Successful assimilation means the person successfully connected at a personal level first and didn’t get some canned response from the church or its leaders. You can read more about the assimilation process and how software should help in our previous article on the subject.
The link below is a story and some commentary from pastors answering questions about visitor assimilation from various churches’ perspectives. The story is about a person named “Deb” and the personal relationship that was built over a year with the parking attendants. They showed a personal and loving nature towards Deb without her ever stepping into the church.
Questions: What kind of emails do you prefer to receive from a church that you visited the first time? Church leaders, what kind of email do you send to first time visitors, the mass or personalized email?
Child Check-In – Automated child check-in could definitely make children safe when correctly done and every process is adhered too. However, when this doesn’t happen often times a catastrophe is lurking right around the corner. As with most things in life that are made to protect us (e.g. software), harm can happen when not they’re not used properly. Is it possible the church chose a software that is so feature rich (e.g. automation like biometric for fingerprint scanning) that too few people understand its implications or use? Certainly there is a time where a feature rich system is needed; however, I would submit that only the mega churches fall into this category, possibly. Feature rich systems typically require on-site church IT staff to facilitate the proper use. Even the most sophisticated system needs a human behind it to make the ambiguous decisions that aren’t programmed into the software.
Let’s use an example of a grandfather picking up his grandchild at church. The grandfather is authorized to pick up the grandchild according to the software. You witness that he is visibly upset and mentions that he just had a car accident five minutes ago. Would you release the child into his custody without doing a little more checking into the situation or calling the parents of the child to ask them if it would be okay?

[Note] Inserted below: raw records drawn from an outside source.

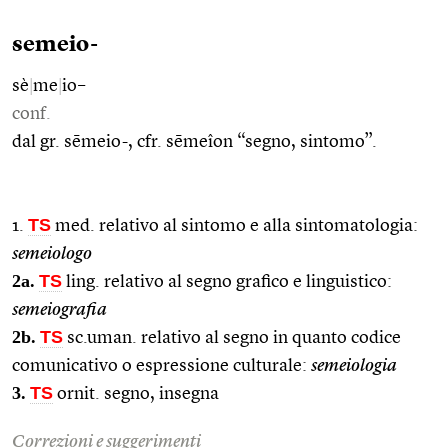
semeio-
sè
|
me
|
io–
conf.
dal gr. sēmeio-, cfr. sēmeîon “segno, sintomo”.
TS
1.
med. relativo al sintomo e alla sintomatologia:
semeiologo
2a.
TS
ling. relativo al segno grafico e linguistico:
semeiografia
2b.
TS
sc.uman. relativo al segno in quanto codice
comunicativo o espressione culturale:
semeiologia
3.
TS
ornit. segno, insegna
Correzioni e suggerimenti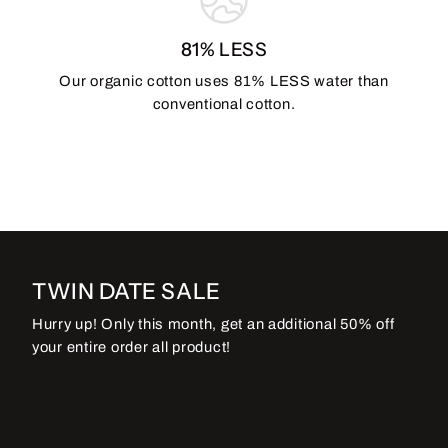
81% LESS
Our organic cotton uses 81% LESS water than
conventional cotton.
TWIN DATE SALE
Hurry up! Only this month, get an additional 50% off
your entire order all product!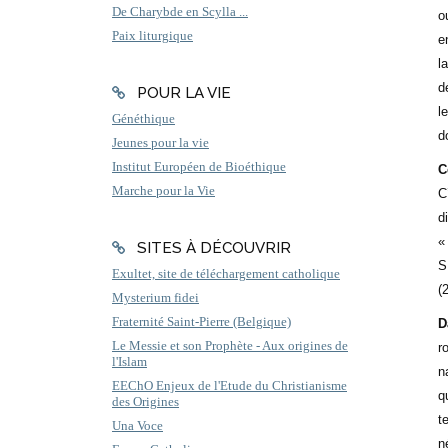
De Charybde en Scylla ...
o
Paix liturgique
e
l
d
POUR LA VIE
l
Généthique
d
Jeunes pour la vie
Institut Européen de Bioéthique
C
Marche pour la Vie
C
d
SITES À DÉCOUVRIR
S
Exultet, site de téléchargement catholique
(
Mysterium fidei
Fraternité Saint-Pierre (Belgique)
D
Le Messie et son Prophète - Aux origines de
r
l'Islam
n
EEChO Enjeux de l'Etude du Christianisme
q
des Origines
t
Una Voce
n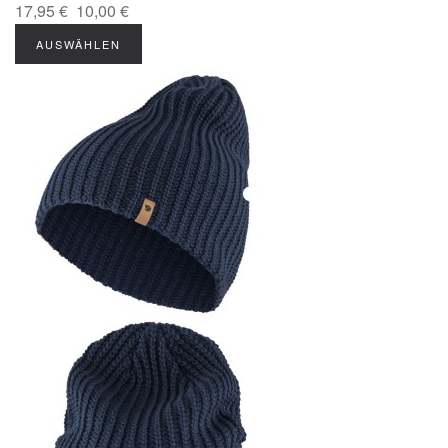
17,95 €
10,00 €
AUSWÄHLEN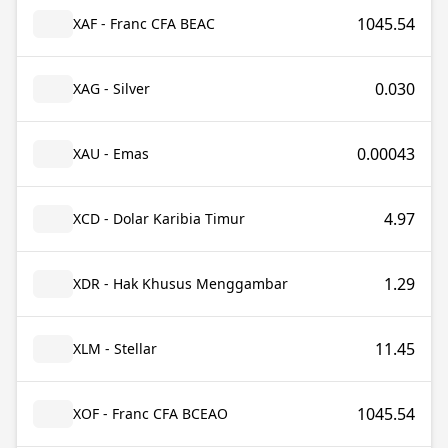
1045.54
XAF - Franc CFA BEAC
0.030
XAG - Silver
0.00043
XAU - Emas
4.97
XCD - Dolar Karibia Timur
1.29
XDR - Hak Khusus Menggambar
11.45
XLM - Stellar
1045.54
XOF - Franc CFA BCEAO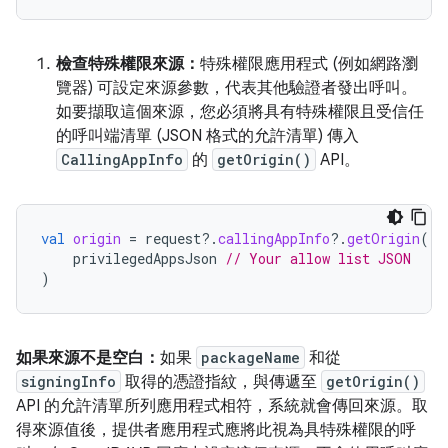
檢查特殊權限來源：
特殊權限應用程式 (例如網路瀏
覽器) 可設定來源參數，代表其他驗證者發出呼叫。
如要擷取這個來源，您必須將具有特殊權限且受信任
的呼叫端清單 (JSON 格式的允許清單) 傳入
CallingAppInfo
的
getOrigin()
API。
val
origin
=
request
?.
callingAppInfo
?.
getOrigin
(
privilegedAppsJson
// Your allow list JSON
)
如果來源不是空白：
如果
packageName
和從
signingInfo
取得的憑證指紋，與傳遞至
getOrigin()
API 的允許清單所列應用程式相符，系統就會傳回來源。取
得來源值後，提供者應用程式應將此視為具特殊權限的呼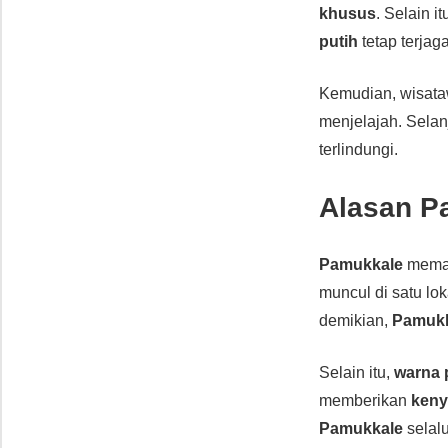
khusus
. Selain 
putih
tetap terjaga
Kemudian, wisat
menjelajah. Sela
terlindungi.
Alasan P
Pamukkale
mema
muncul di satu lok
demikian,
Pamuk
Selain itu,
warna p
memberikan
ken
Pamukkale
selal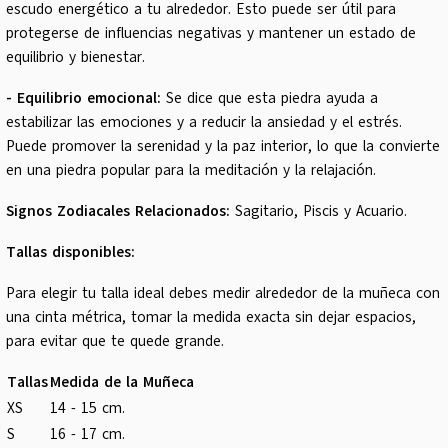
escudo energético a tu alrededor. Esto puede ser útil para
protegerse de influencias negativas y mantener un estado de
equilibrio y bienestar.
- Equilibrio emocional:
Se dice que esta piedra ayuda a
estabilizar las emociones y a reducir la ansiedad y el estrés.
Puede promover la serenidad y la paz interior, lo que la convierte
en una piedra popular para la meditación y la relajación.
Signos Zodiacales Relacionados:
Sagitario, Piscis y Acuario.
Tallas disponibles:
Para elegir tu talla ideal debes medir alrededor de la muñeca con
una cinta métrica, tomar la medida exacta sin dejar espacios,
para evitar que te quede grande.
Tallas
Medida de la Muñeca
XS
14 - 15 cm.
S
16 - 17 cm.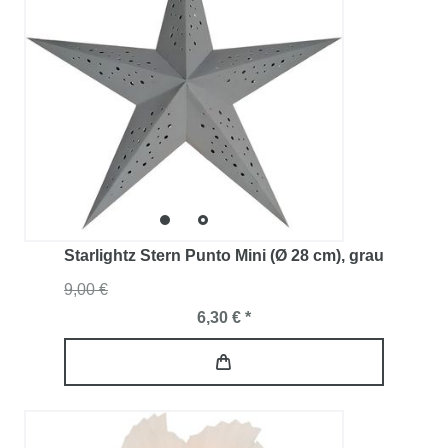
Starlightz Stern Punto Mini (Ø 28 cm)
, grau
9,00 €
6,30 € *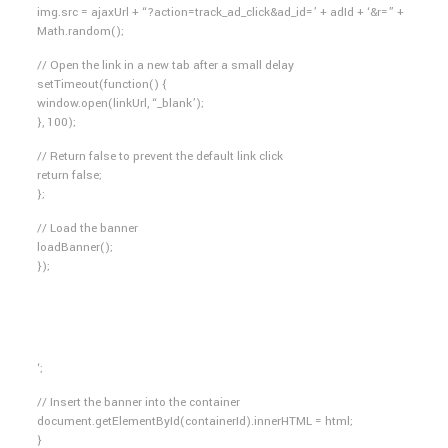
img.src = ajaxUrl + “?action=track_ad_click&ad_id=’ + adId + ‘&r=” +
Math.random();
// Open the link in a new tab after a small delay
setTimeout(function() {
window.open(linkUrl, “_blank’);
}, 100);
// Return false to prevent the default link click
return false;
};
// Load the banner
loadBanner();
});
‘;
// Insert the banner into the container
document.getElementById(containerId).innerHTML = html;
}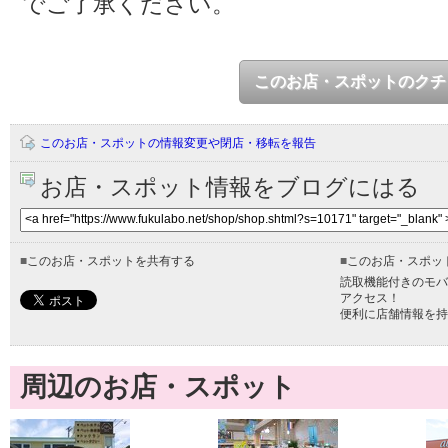
でご了承ください。
このお店・スポットのクチ
このお店・スポットの情報変更や閉店・移転を報告
お店・スポット情報をブログにはる
■
このお店・スポットを共有する
■
このお店・スポッ
読取機能付きのモバ
アクセス！
便利に店舗情報を持
周辺のお店・スポット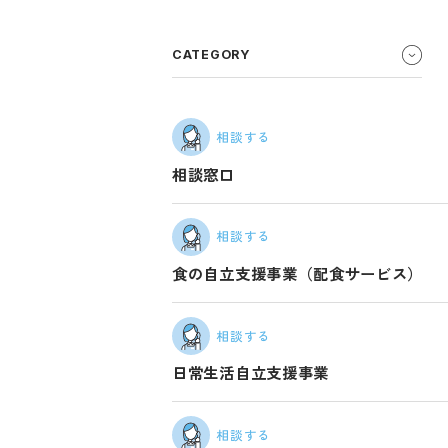
CATEGORY
相談する
相談窓口
相談する
食の自立支援事業（配食サービス）
相談する
日常生活自立支援事業
相談する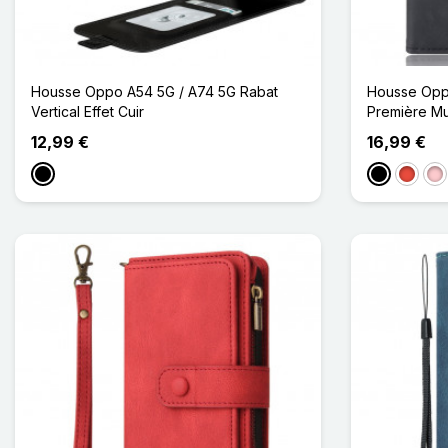
Housse Oppo A54 5G / A74 5G Rabat
Housse Opp
Vertical Effet Cuir
Première Mu
12,99 €
16,99 €
Noir
Noir
Rouge
Ro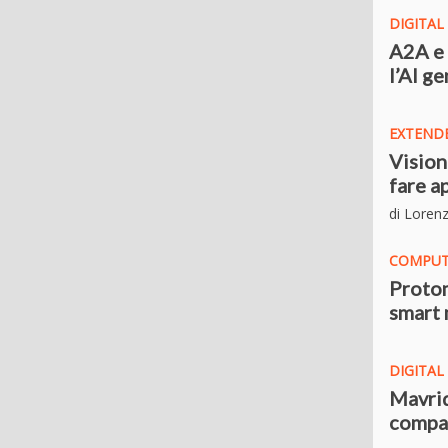
DIGITA
A2A e 
l’AI g
EXTENDE
Vision
fare a
di Loren
COMPUT
Protom
smart 
DIGITA
Mavriq
compar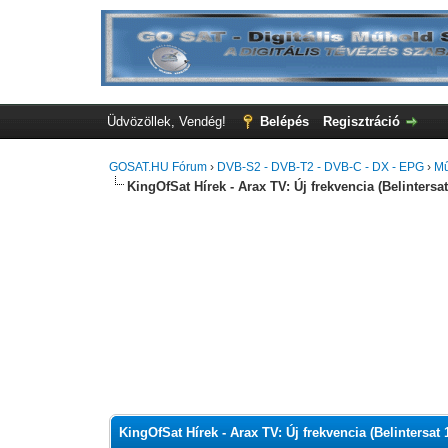
Üdvözöllek, Vendég!
Belépés
Regisztráció
GOSAT.HU Fórum
›
DVB-S2 - DVB-T2 - DVB-C - DX - EPG
›
Mű
KingOfSat Hírek - Arax TV: Új frekvencia (Belintersat
0 szavazat - átlag 0
1
2
3
4
5
KingOfSat Hírek - Arax TV: Új frekvencia (Belintersat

While the computer says you can release the child into his custody legally, the human decision process tells us we should take some precautions first. The software was never programmed to make this type of ambiguous decision. There are subtle computer decisions everyday that give one result, but a human would come to a different result – often better.
Question: Has one child since last Sunday has a change in their parental guardianship? If just one child’s guardianship changed and wasn’t updated, then the wrong person could pick that child up – putting the church at a liability risk and worse putting the child in danger. What kind of system would the church prefer – one where the church updates all the information or one that puts that responsibility onto the parents?
Sources.
- Parasuraman, R., Riley, V.: Humans and automation: Use, misuse, disuse, abuse. Hum Factors 39, 230-253 (1997)
- Photo Credit: danielfoster437
Elissa from KidCheck says
Regarding your comments on children’s check-in – that is so true that it must be the combination of the software security features coupled with the strict implementation of the processes and inclusion of appropriate personal decision making. No software alone can cover all safety and security precautions.
Guardianship authorization changes in families also happen real time. One way that KidCheck children’s check-in is unique is that the parents maintain their check-in accounts — children info, contact info, authorized and unauthorized guardians. This not only saves time for the church with data input/maintenance, it also provides real-time information and updates, and less onus on the church to be in charge of family guardianship or child medical/allergy changes.
Thought provoking article.
Jayiconcmo says
Elissa – thank you for your comment and appreciation. We hope others will find it useful when they are selecting software and understand that no software can be programmed to handle every situation.